J’arpente les rayons de ma bibliothèque lorsqu’un fin livre à la couverture rouge vif attire ma main. Il fait tout au plus une centaine de pages, et la police est épaisse. Je le lirai sur ma terrasse à l’ombre des chênes en moins d’une heure, serai à temps pour mon rendez-vous de quatorze heures trente.
Tiens, certaines pages sont cornées. C’est juste, ce livre m’avait été prêté il y a cinq ans de cela par un ami dont le temps a estompé les traits. Certaines lignes sont soulignées, les siennes d’un trait irrégulier de stylo-bille, trahissant une main tremblante, les miennes d’une fine ligne droite de crayon de carbone, à peine perceptible, une tentation hésitante, et pourtant le désir de la perfection me poussant à emprunter une règle pour tirer des traits droits, des traits qui s’arrêtent à la fin de chaque phrase pour recommencer à la suivante, cela ne m’étonnerait pas d’ailleurs que je m’y sois prise à plusieurs reprises, armée d’une gomme et d’un taille-crayon.
Ainsi donc nous courtisions-nous, nous donnant tour à tour des conseils artistiques et des déclarations semi-sentimentales au travers des mots d’un autre.
« Etre artiste, c’est ne pas compter (…) patience est tout. » Stylo-bille.
« Les œuvres d’art sont d’une infinie solitude » Crayon de carbone.
«  Le mal n’est pas dans cette expérience (la volupté de la chair), mais en ceci que plus grand nombre en mésusent, proprement la galvaudent.
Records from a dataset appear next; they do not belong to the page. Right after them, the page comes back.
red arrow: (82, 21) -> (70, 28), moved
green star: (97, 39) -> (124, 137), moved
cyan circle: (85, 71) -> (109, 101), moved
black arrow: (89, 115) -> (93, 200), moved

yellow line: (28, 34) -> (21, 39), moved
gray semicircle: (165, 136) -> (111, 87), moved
Elle n’est pour eux qu’un excitant, une distraction dans les moments fatigués de leur vie, et non une concentration de leur être vers les sommets. » Stylo-bille.
« Ne vous observez pas trop. Gardez-vous de tirer de ce qui se passe en vous des conclusions hâtives. Laissez-vous faire tout simplement. » Crayon de carbone.
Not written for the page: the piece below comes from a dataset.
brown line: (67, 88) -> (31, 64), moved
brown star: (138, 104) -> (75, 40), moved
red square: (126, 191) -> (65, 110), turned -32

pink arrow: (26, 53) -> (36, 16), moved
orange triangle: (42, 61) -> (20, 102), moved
Des pages cornées sans mots soulignés. Le sont-elles de ta main ou de la mienne ? Devine quel est le message que je désire te transmettre.

Où est passé le noble art de la cour ? Quelle sensation cuisante de s’imaginer que j’en aie été capable. Que j’ai courtisé et été courtisée pendant plusieurs mois, la latence d’un amour qui refuse de se consommer, de se consumer. Quelle délicatesse. Vivre l’amour, le désir et la passion comme un art et non comme un comportement guidé par un simple instinct animal.
La lucidité et la désillusion nous poussent à nous séduire par l’art du corps, des rencontres alcoolisées dans un monde obscur, des mots à l’odeur âcre, des baisers impatients au goût rance, plus personne ne rêve, rêver est un signe de faiblesse, de naïveté, plus personne ne veut rêver.

Ami qui me lis, séduis-moi de tes mots et de ta subtilité. Tu sais tout aussi bien que moi que nous ne sommes rien de plus que des animaux qui copulent pour se reproduire. Mais cela ne doit pas nous empêcher de nous bercer dans l’illusion d’être également d’avantage que cela.